Every entry below should be restated word for word, except for its images.

(Provided material Opens)

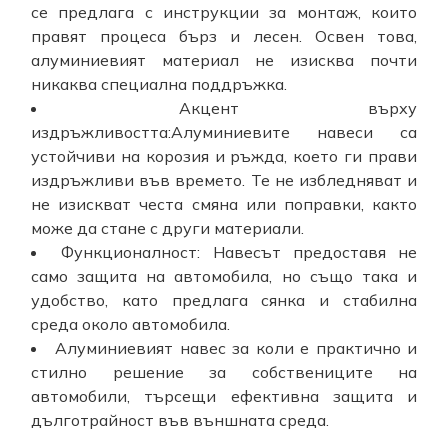
се предлага с инструкции за монтаж, които
правят процеса бърз и лесен. Освен това,
алуминиевият материал не изисква почти
никаква специална поддръжка.
Акцент върху
издръжливостта:Алуминиевите навеси са
устойчиви на корозия и ръжда, което ги прави
издръжливи във времето. Те не избледняват и
не изискват честа смяна или поправки, както
може да стане с други материали.
Функционалност: Навесът предоставя не
само защита на автомобила, но също така и
удобство, като предлага сянка и стабилна
среда около автомобила.
Алуминиевият навес за коли е практично и
стилно решение за собствениците на
автомобили, търсещи ефективна защита и
дълготрайност във външната среда.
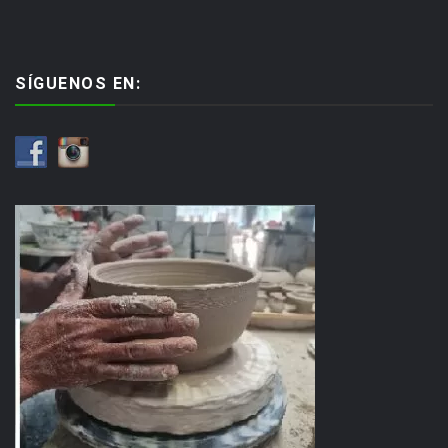
SÍGUENOS EN:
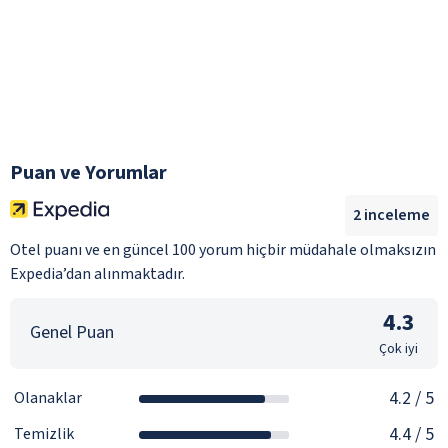
Puan ve Yorumlar
2
inceleme
Otel puanı ve en güncel 100 yorum hiçbir müdahale olmaksızın
Expedia’dan alınmaktadır.
4.3
Genel Puan
Çok iyi
4.2
/ 5
Olanaklar
4.4
/ 5
Temizlik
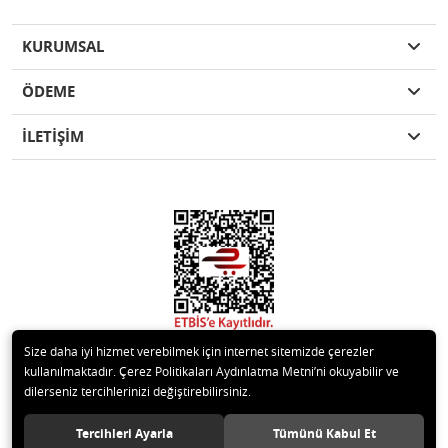
KURUMSAL
ÖDEME
İLETİŞİM
Size daha iyi hizmet verebilmek için internet sitemizde çerezler
kullanılmaktadır. Çerez Politikaları Aydınlatma Metni’ni okuyabilir ve
dilerseniz tercihlerinizi değiştirebilirsiniz.
© 2020 Kare Yapı Elemanları San. Tic. Ltd.Şti. Tüm hakları saklıdır.
Tercihleri Ayarla
Tümünü Kabul Et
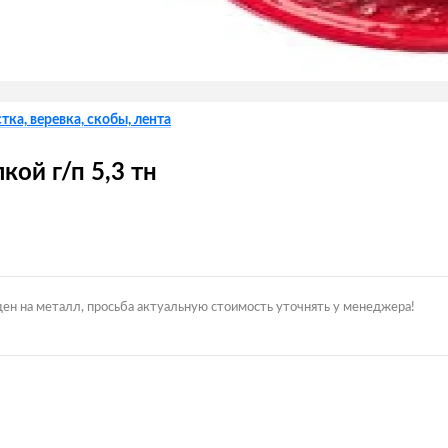
тка, веревка, скобы, лента
ой г/п 5,3 тн
цен на металл, просьба актуальную стоимость уточнять у менеджера!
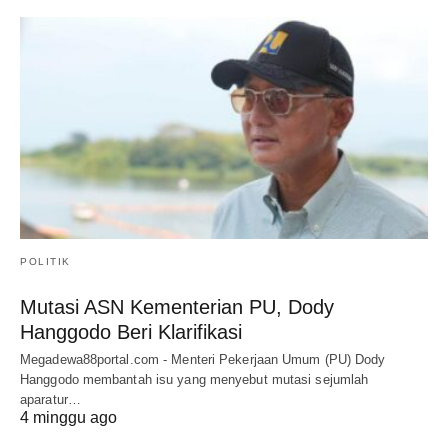
POLITIK
Mutasi ASN Kementerian PU, Dody
Hanggodo Beri Klarifikasi
Megadewa88portal.com - Menteri Pekerjaan Umum (PU) Dody
Hanggodo membantah isu yang menyebut mutasi sejumlah
aparatur…
4 minggu ago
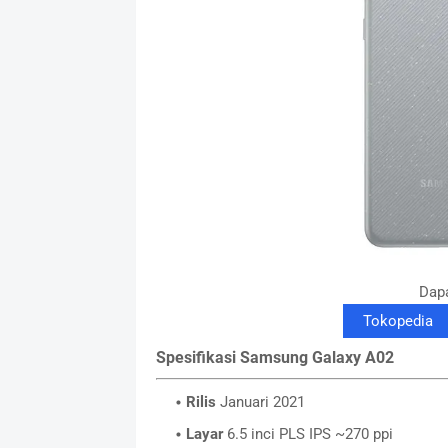
Dapa
Tokopedia
Spesifikasi Samsung Galaxy A02
Rilis
Januari 2021
Layar
6.5 inci PLS IPS ~270 ppi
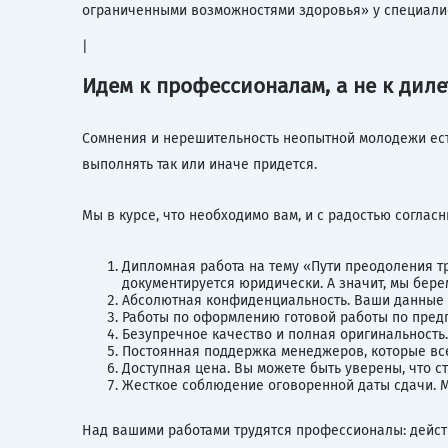
ограниченными возможностями здоровья» у специали
|
Идем к профессионалам, а не к диле
Сомнения и нерешительность неопытной молодежи есте
выполнять так или иначе придется.
Мы в курсе, что необходимо вам, и с радостью согласн
Дипломная работа на тему «Пути преодоления т
документируется юридически. А значит, мы бере
Абсолютная конфиденциальность. Ваши данные не
Работы по оформлению готовой работы по пред
Безупречное качество и полная оригинальность.
Постоянная поддержка менеджеров, которые все
Доступная цена. Вы можете быть уверены, что ст
Жесткое соблюдение оговоренной даты сдачи. М
Над вашими работами трудятся профессионалы: дейст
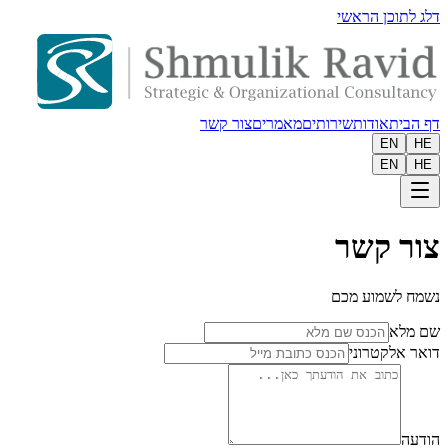
דלג לתוכן הראשי
דף הבית
אודות
שירותים
מאמרים
צור קשר
EN
HE
EN
HE
צור קשר
נשמח לשמוע מכם
שם מלא
דואר אלקטרוני
הודעה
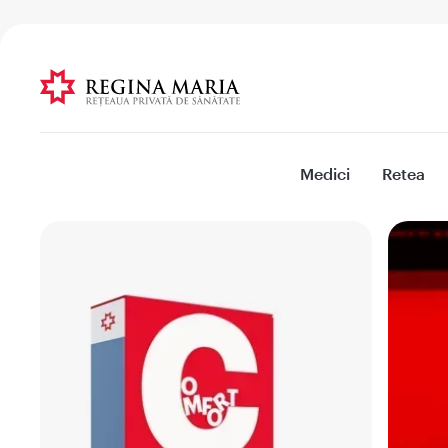
Medici
Retea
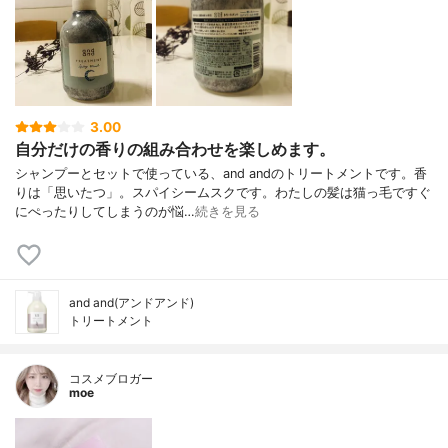
3.00
自分だけの香りの組み合わせを楽しめます。
シャンプーとセットで使っている、and andのトリートメントです。香
りは「思いたつ」。スパイシームスクです。わたしの髪は猫っ毛ですぐ
にぺったりしてしまうのが悩…
続きを見る
and and(アンドアンド)
トリートメント
コスメブロガー
moe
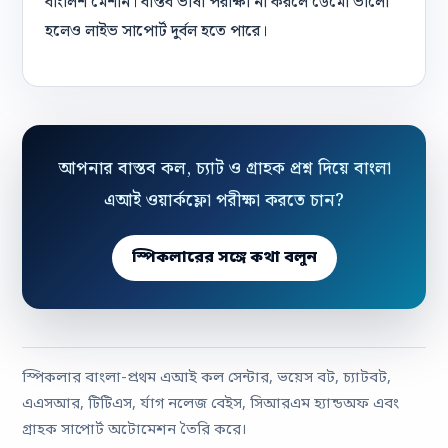
বাংলিশ মেশান। বাস্তব ভাষা পরীক্ষা না করলে ডেমো ভালো
হলেও লাইভ সাপোর্ট দুর্বল হতে পারে।
আপনার বাস্তব কল, চ্যাট ও গ্রাহক প্রশ্ন দিয়ে বাংলা
এআই ওয়ার্কফ্লো পরীক্ষা করতে চান?
স্পিকলারের সঙ্গে কথা বলুন
স্পিকলার বাংলা-প্রথম এআই কল সেন্টার, ভয়েস বট, চ্যাটবট,
এএসআর, টিটিএস, র্যাগ নলেজ বেইস, সিআরএম হ্যান্ডঅফ এবং
গ্রাহক সাপোর্ট অটোমেশন তৈরি করে।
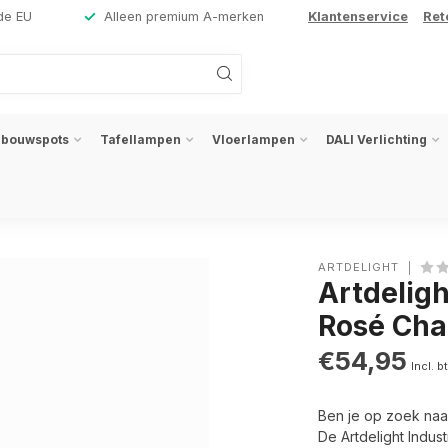
de EU
Alleen premium A-merken
Klantenservice
Ret
nbouwspots
Tafellampen
Vloerlampen
DALI Verlichting
ARTDELIGHT
Artdelig
Rosé Ch
€54,95
Incl. b
Ben je op zoek naar
De Artdelight Indus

(Provided material Closes)

▶ _Result_:
се предлага с инструкции за монтаж, които
правят процеса бърз и лесен. Освен това,
алуминиевият материал не изисква почти
никаква специална поддръжка.
Акцент върху
издръжливостта:Алуминиевите навеси са
устойчиви на корозия и ръжда, което ги прави
издръжливи във времето. Те не избледняват и
не изискват честа смяна или поправки, както
може да стане с други материали.
Функционалност: Навесът предоставя не
само защита на автомобила, но също така и
удобство, като предлага сянка и стабилна
среда около автомобила.
Алуминиевият навес за коли е практично и
стилно решение за собствениците на
автомобили, търсещи ефективна защита и
дълготрайност във външната среда.
SÍGUENOS EN:
Puan ve Yorumlar
2
inceleme
Otel puanı ve en güncel 100 yorum hiçbir müdahale olmaksızın
Expedia’dan alınmaktadır.
4.3
Genel Puan
Çok iyi
4.2
/ 5
Olanaklar
4.4
/ 5
Temizlik
KURUMSAL
ÖDEME
İLETİŞİM
Size daha iyi hizmet verebilmek için internet sitemizde çerezler
kullanılmaktadır. Çerez Politikaları Aydınlatma Metni’ni okuyabilir ve
dilerseniz tercihlerinizi değiştirebilirsiniz.
© 2020 Kare Yapı Elemanları San. Tic. Ltd.Şti. Tüm hakları saklıdır.
Tercihleri Ayarla
Tümünü Kabul Et
тка, веревка, скобы, лента
ой г/п 5,3 тн
цен на металл, просьба актуальную стоимость уточнять у менеджера!
POLITIK
Mutasi ASN Kementerian PU, Dody
Hanggodo Beri Klarifikasi
Megadewa88portal.com - Menteri Pekerjaan Umum (PU) Dody
Hanggodo membantah isu yang menyebut mutasi sejumlah
aparatur…
4 minggu ago
Dapa
Tokopedia
Spesifikasi Samsung Galaxy A02
Rilis
Januari 2021
Layar
6.5 inci PLS IPS ~270 ppi
ограниченными возможностями здоровья» у специали
|
Идем к профессионалам, а не к диле
Сомнения и нерешительность неопытной молодежи есте
выполнять так или иначе придется.
Мы в курсе, что необходимо вам, и с радостью согласн
Дипломная работа на тему «Пути преодоления т
документируется юридически. А значит, мы бере
Абсолютная конфиденциальность. Ваши данные не
Работы по оформлению готовой работы по пред
Безупречное качество и полная оригинальность.
Постоянная поддержка менеджеров, которые все
Доступная цена. Вы можете быть уверены, что ст
Жесткое соблюдение оговоренной даты сдачи. М
Над вашими работами трудятся профессионалы: дейст
דלג לתוכן הראשי
דף הבית
אודות
שירותים
מאמרים
צור קשר
EN
HE
EN
HE
צור קשר
נשמח לשמוע מכם
שם מלא
דואר אלקטרוני
הודעה
Medici
Retea
3.00
自分だけの香りの組み合わせを楽しめます。
シャンプーとセットで使っている、and andのトリートメントです。香
りは「思いたつ」。スパイシームスクです。わたしの髪は猫っ毛ですぐ
にぺったりしてしまうのが悩…
続きを見る
and and(アンドアンド)
トリートメント
コスメブロガー
moe
বাংলিশ মেশান। বাস্তব ভাষা পরীক্ষা না করলে ডেমো ভালো
হলেও লাইভ সাপোর্ট দুর্বল হতে পারে।
আপনার বাস্তব কল, চ্যাট ও গ্রাহক প্রশ্ন দিয়ে বাংলা
এআই ওয়ার্কফ্লো পরীক্ষা করতে চান?
স্পিকলারের সঙ্গে কথা বলুন
স্পিকলার বাংলা-প্রথম এআই কল সেন্টার, ভয়েস বট, চ্যাটবট,
এএসআর, টিটিএস, র্যাগ নলেজ বেইস, সিআরএম হ্যান্ডঅফ এবং
গ্রাহক সাপোর্ট অটোমেশন তৈরি করে।
de EU
Alleen premium A-merken
Klantenservice
Ret
nbouwspots
Tafellampen
Vloerlampen
DALI Verlichting
ARTDELIGHT
Artdelig
Rosé Ch
€54,95
Incl. b
Ben je op zoek naar
De Artdelight Indus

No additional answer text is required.